From the first line of the entries below through the line holding "Making stuff", write out every line exactly, please, and leave out the pictures.

Stored data entries
· · · · · · ·
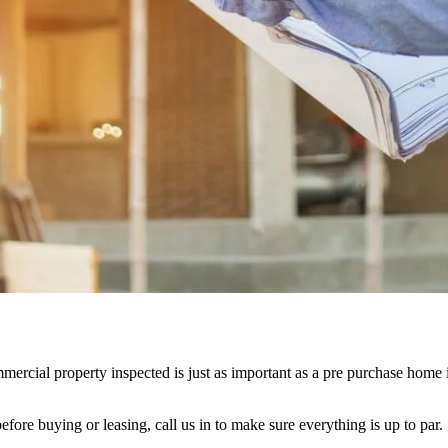
mercial property inspected is just as important as a
pre purchase home 
efore buying or leasing, call us in to make sure everything is up to par.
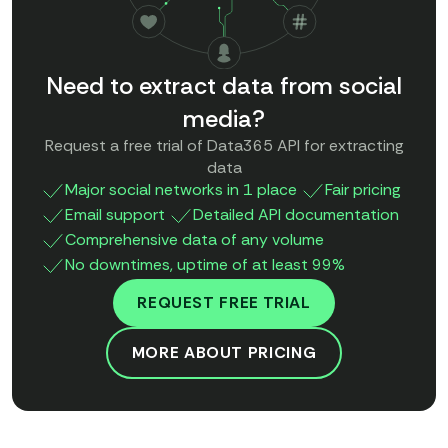
Need to extract data from social
media?
Request a free trial of Data365 API for extracting
data
Major social networks in 1 place
Fair pricing
Email support
Detailed API documentation
Comprehensive data of any volume
No downtimes, uptime of at least 99%
REQUEST FREE TRIAL
MORE ABOUT PRICING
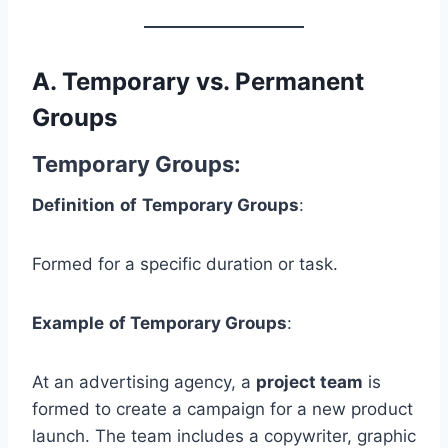
A.
Temporary vs. Permanent
Groups
Temporary Groups
:
Definition
of
Temporary Groups
:
Formed for a specific duration or task.
Example
of Temporary Groups
:
At an advertising agency, a
project team
is
formed to create a campaign for a new product
launch. The team includes a copywriter, graphic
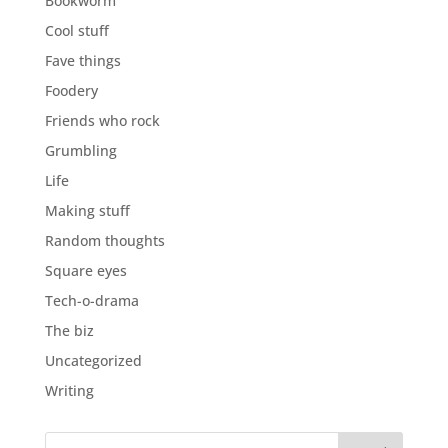
Bookworm
Cool stuff
Fave things
Foodery
Friends who rock
Grumbling
Life
Making stuff
Random thoughts
Square eyes
Tech-o-drama
The biz
Uncategorized
Writing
· · · · · · ·
= Result for this exercise =
mercial property inspected is just as important as a
pre purchase home 
efore buying or leasing, call us in to make sure everything is up to par.
Need to extract data from social
media?
Request a free trial of Data365 API for extracting
data
Major social networks in 1 place
Fair pricing
Email support
Detailed API documentation
Comprehensive data of any volume
No downtimes, uptime of at least 99%
REQUEST FREE TRIAL
MORE ABOUT PRICING
A.
Temporary vs. Permanent
Groups
Temporary Groups
:
Definition
of
Temporary Groups
:
Formed for a specific duration or task.
Example
of Temporary Groups
:
At an advertising agency, a
project team
is
formed to create a campaign for a new product
launch. The team includes a copywriter, graphic
Bookworm
Cool stuff
Fave things
Foodery
Friends who rock
Grumbling
Life
Making stuff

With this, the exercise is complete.